Predictive scoring systems allow clinicians to estimate a variety of clinical outcomes, including mortality, that may facilitate decision-making. Existing scores such as the Acute Physiology and Chronic Health Evaluation (APACHE II) and Sequential Organ Failure Assessment (SOFA) scoring systems are prognostic tools that are widely used within the ICU to assess the risk of mortality in critically ill patients.2,3,4 These scores were initially developed for general critical care admission, so their prognostic utility for COVID-19-related critical illness is uncertain. The few studies that have attempted to explore the role of these scores in COVID-19 disease are limited by small sample sizes and variable conclusions and were conducted immediately at the onset of the pandemic, thus may not be reflective of current therapeutic options.5,6,7,8

The 4C Mortality Score was developed by the International Severe Acute Respiratory and Emerging Infection Consortium (ISARIC) to predict mortality among patients admitted to the hospital with COVID-19.9 The variables used in the ISARIC 4C Mortality Score include patient demographics, clinical observations such as vital signs, and common laboratory values available at hospital admission.9 In contrast, the APACHE II score requires 12 physiologic variables in addition to the patient’s age and chronic health status, while the SOFA score includes variables such as partial pressure of arterial oxygen/fraction of inhaled oxygen (PaO2/FIO2) that are not always available or easily attainable in this population.2,3,4 While there are clear advantages in the ease of use of the 4C Mortality Score, there are currently limited data on whether this disease-specific risk stratification tool can predict mortality in populations with more severe COVID-19 who are being treated in the ICU, since it was developed and validated in a general hospital population.9

The primary objective of this historical cohort study was to externally validate the ISARIC 4C Mortality Score as an effective predictive scoring system among critically ill patients admitted to a Canadian ICU with COVID-19. The secondary objective was to compare the 4C Mortality Score’s discriminative ability with that of the APACHE II and SOFA scoring systems for in-hospital mortality.

Methods

Study design and setting

This historical cohort study was conducted at the ICU of the Jewish General Hospital in Montreal, QC, Canada.
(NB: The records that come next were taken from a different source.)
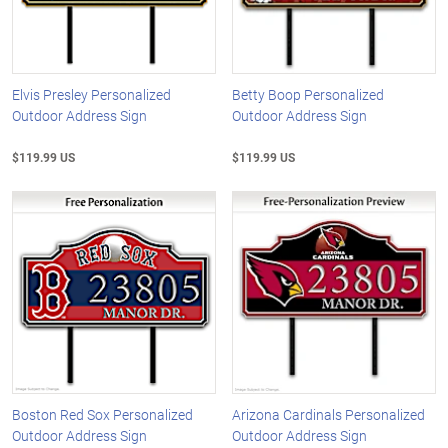
Elvis Presley Personalized
Betty Boop Personalized
Outdoor Address Sign
Outdoor Address Sign
$119.99 US
$119.99 US
Boston Red Sox Personalized
Arizona Cardinals Personalized
Outdoor Address Sign
Outdoor Address Sign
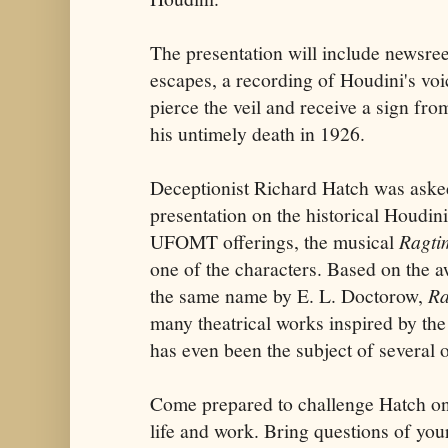
The presentation will include newsree
escapes, a recording of Houdini's voi
pierce the veil and receive a sign fro
his untimely death in 1926.
Deceptionist Richard Hatch was asked
presentation on the historical Houdini
UFOMT offerings, the musical
Ragti
one of the characters. Based on the 
the same name by E. L. Doctorow,
Ra
many theatrical works inspired by the
has even been the subject of several o
Come prepared to challenge Hatch on 
life and work. Bring questions of you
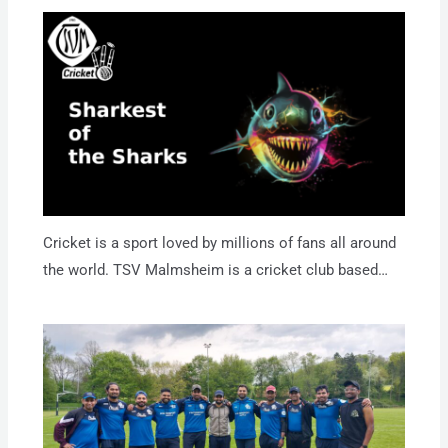
Cricket is a sport loved by millions of fans all around
the world. TSV Malmsheim is a cricket club based…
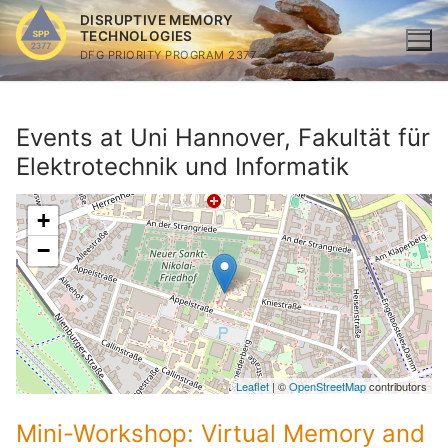
Skip
DISRUPTIVE MEMORY
to
TECHNOLOGIES
DFG PRIORITY PROGRAM 2377
content
Events at
Uni Hannover, Fakultät für
Elektrotechnik und Informatik
+
−
Leaflet
| ©
OpenStreetMap
contributors
Mini-Workshop: Virtual Memory and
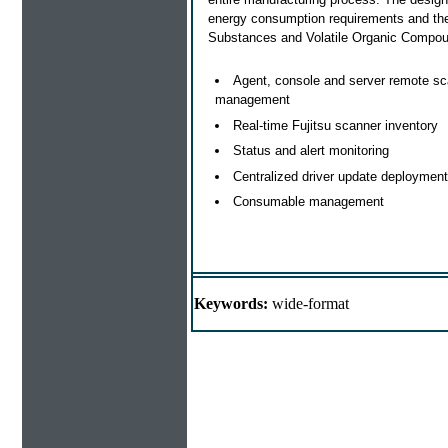
energy consumption requirements and th
Substances and Volatile Organic Compou
Agent, console and server remote s
management
Real-time Fujitsu scanner inventory
Status and alert monitoring
Centralized driver update deployment
Consumable management
Keywords:
wide-format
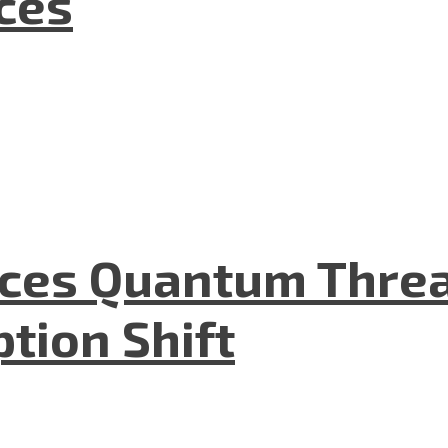
nces
aces Quantum Threa
tion Shift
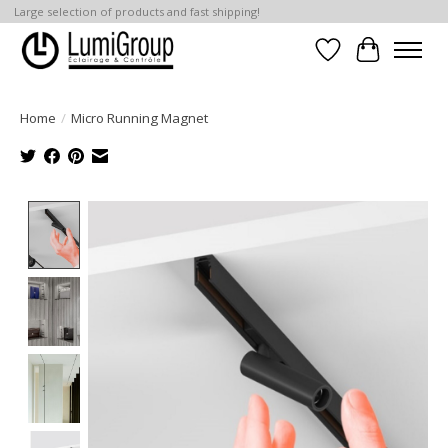
Large selection of products and fast shipping!
Wish List
Cart
Home
/
Micro Running Magnet
Product image slideshow Items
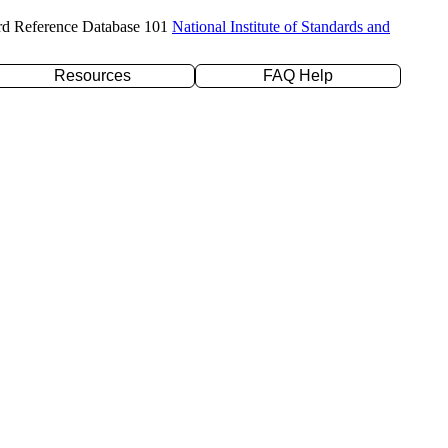
rd Reference Database 101
National Institute of Standards and
Resources
FAQ Help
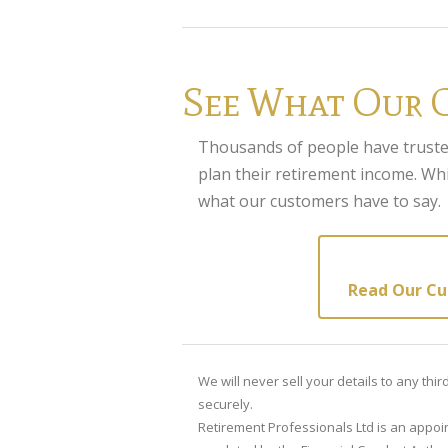
See What Our 
Thousands of people have truste
plan their retirement income. Whi
what our customers have to say.
Read Our Cu
We will never sell your details to any thi
securely.
Retirement Professionals Ltd is an appoin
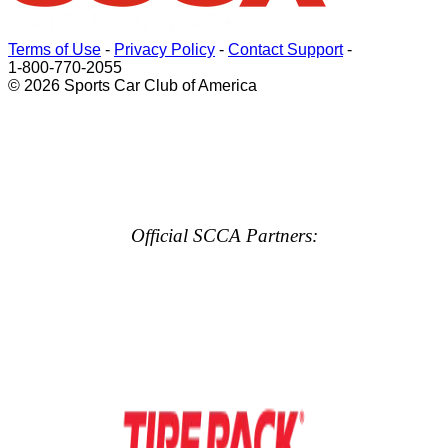
Terms of Use
-
Privacy Policy
-
Contact Support
-
1-800-770-2055
© 2026 Sports Car Club of America
Official SCCA Partners:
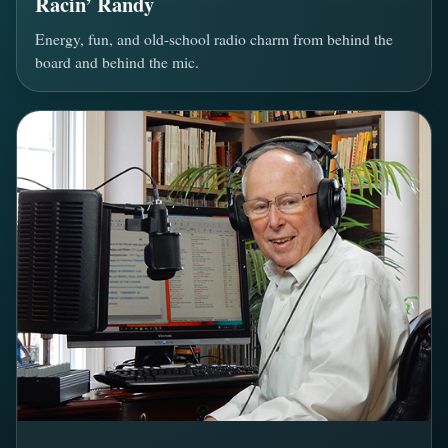
Racin’ Randy
Energy, fun, and old-school radio charm from behind the
board and behind the mic.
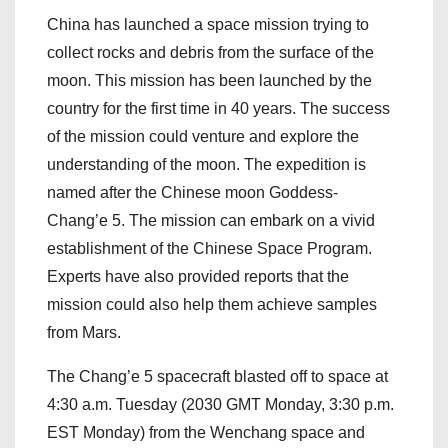
China has launched a space mission trying to
collect rocks and debris from the surface of the
moon. This mission has been launched by the
country for the first time in 40 years. The success
of the mission could venture and explore the
understanding of the moon. The expedition is
named after the Chinese moon Goddess-
Chang’e 5. The mission can embark on a vivid
establishment of the Chinese Space Program.
Experts have also provided reports that the
mission could also help them achieve samples
from Mars.
The Chang’e 5 spacecraft blasted off to space at
4:30 a.m. Tuesday (2030 GMT Monday, 3:30 p.m.
EST Monday) from the Wenchang space and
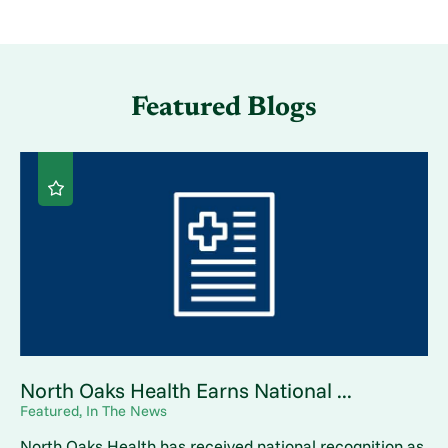
Featured Blogs
North Oaks Health Earns National ...
Featured, In The News
North Oaks Health has received national recognition as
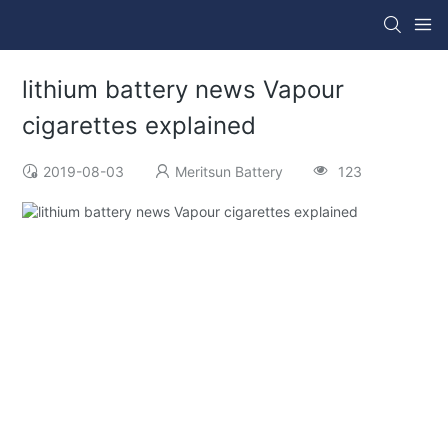
lithium battery news Vapour
cigarettes explained
2019-08-03
Meritsun Battery
123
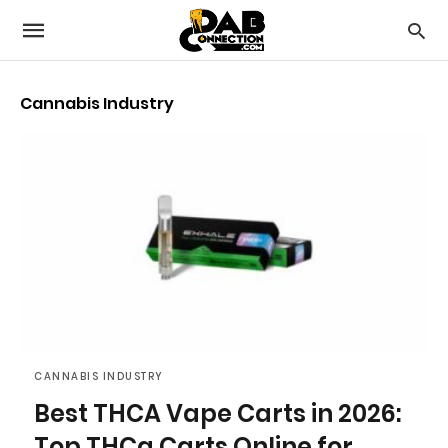
Cannabis Industry
CANNABIS INDUSTRY
Best THCA Vape Carts in 2026:
Top THCa Carts Online for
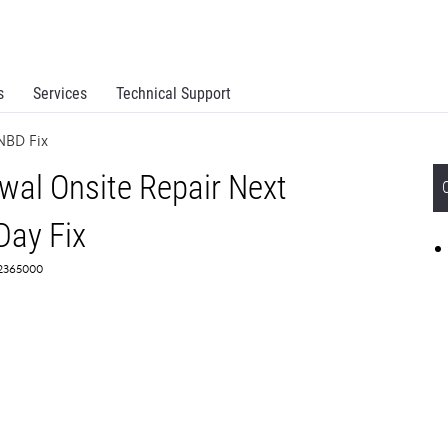
s
Services
Technical Support
NBD Fix
al Onsite Repair Next
Day Fix
 2365000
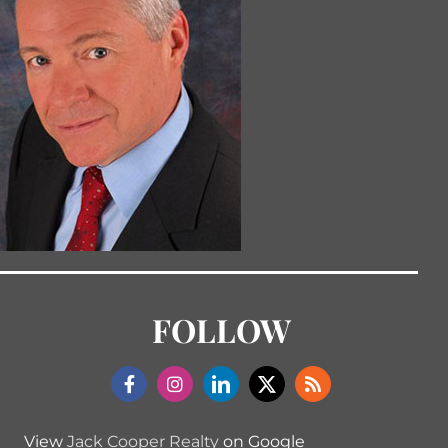
FOLLOW
View
Jack Cooper Realty
on Google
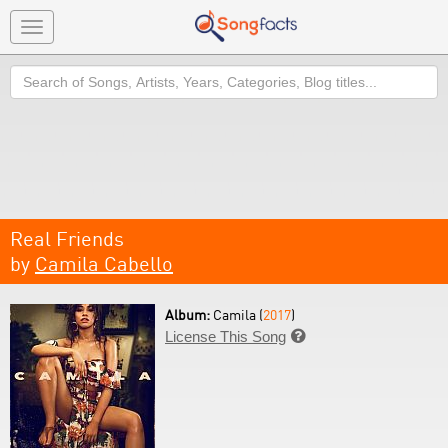
Toggle
navigation
Search
Real Friends
by
Camila Cabello
Album:
Camila (
2017
)
License This Song

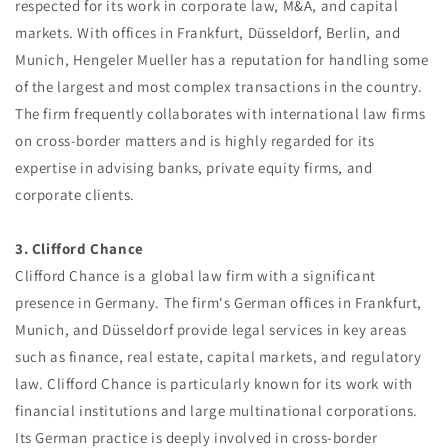
respected for its work in corporate law, M&A, and capital
markets. With offices in Frankfurt, Düsseldorf, Berlin, and
Munich, Hengeler Mueller has a reputation for handling some
of the largest and most complex transactions in the country.
The firm frequently collaborates with international law firms
on cross-border matters and is highly regarded for its
expertise in advising banks, private equity firms, and
corporate clients.
3. Clifford Chance
Clifford Chance is a global law firm with a significant
presence in Germany. The firm's German offices in Frankfurt,
Munich, and Düsseldorf provide legal services in key areas
such as finance, real estate, capital markets, and regulatory
law. Clifford Chance is particularly known for its work with
financial institutions and large multinational corporations.
Its German practice is deeply involved in cross-border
The medical-surgical ICU is located within a university-affiliated tertiary care hospital and operates using the closed, intensivist-led model.

Ethics

This study was approved by the institutional Research Ethics Committee of the Centre Intégré Universitaire en Santé et Services Sociaux (CIUSSS) West-Central Montreal, Jewish General Hospital; Study Identifier 2021-2362; approved on 3 February 2022. Due to the nature of the study and anonymous data collection, the need for informed consent was waived.

Cohort assembly

At the onset of the pandemic, a clinical database was prospectively established for all patients with a positive nasopharyngeal polymerase chain reaction test result for SARS-CoV-2 admitted to the ICU at the Jewish General Hospital, either directly from our emergency department, COVID-19 wards, or another institution. Our institution was designated as the regional ICU for COVID-19 admissions in the first wave of the pandemic, and transfers occurred within 24 hr of arrival at the referring centre. All patients listed in this database between 5 March 2020 and 5 March 2022 were eligible for inclusion in this study. No patients were excluded from the cohort based on pre-existing limitations of care. Patients were excluded if their COVID-19 status was determined to be incidental to the indication for ICU admission (i.e., not causing respiratory failure), as adjudicated independently by two team members (S. D. and B. S.).

Medical care

All elements of medical care were left to the discretion of the treating intensivist. Patients with pre-established care directives available at the time of ICU admission that limited life-sustaining therapies, specifically endotracheal intubation, were still recipients of other forms of respiratory support such as high-flow nasal oxygen therapy or noninvasive ventilation. They are referred to as “not for intubation” in this manuscript. Moreover, decisions regarding therapies, including corticosteroid dose and timing, were left to the discretion of the treating intensivist, though we did have an institutional protocol to use high-dose steroids (dexamethasone 20 mg iv daily for five days, followed by 10 mg iv daily for five days) for patients on greater than 70% FIO2 during the first wave.10

Data sources and study variables

Each patient’s complete electronic medical record (ChartMaxx® version 7.00; Quest Diagnostics® Incorporated, Secaucus, NJ, USA) was reviewed and relevant data were extracted into an encrypted computerized spreadsheet. The data were extracted independently by two team members (S. D. and T. V.). Resulting data were compared, and discrepancies rectified using a consensus process, with a goal of ensuring valid and high-quality data extraction. Additionally, the ICU admission note was abstracted for demographic information, including age, sex, and patient comorbidities. Patient vital signs, supplemental oxygenation treatments, and laboratory values were extracted from the critical care flowsheet and electronic laboratory system (Open Architecture Clinical Information System [Oacis], Telus Health, Montreal, QC, Canada). Information regarding limitations to therapy was extracted from care directives available at the time of ICU admission. Treatments received were determined from the medication administration records, and other clinical outcomes, such as length of stay, intubation, and mortality were abstracted from the clinical progress notes. Extracted data were then used to calculate the 4C Mortality, APACHE II, and SOFA scores for each patient in our cohort. The variables within the 4C Mortality Score include age, sex, number of comorbidities from the Charlson index, respiratory rate, peripheral oxygen saturation on room air, Glasgow Coma Scale, serum urea, and level of C-reactive protein. The 4C Mortality Score was calculated using the worst value of the variables within the first 24-hr period of hospital admission. In cases of hospital transfer, data from the external institution was used.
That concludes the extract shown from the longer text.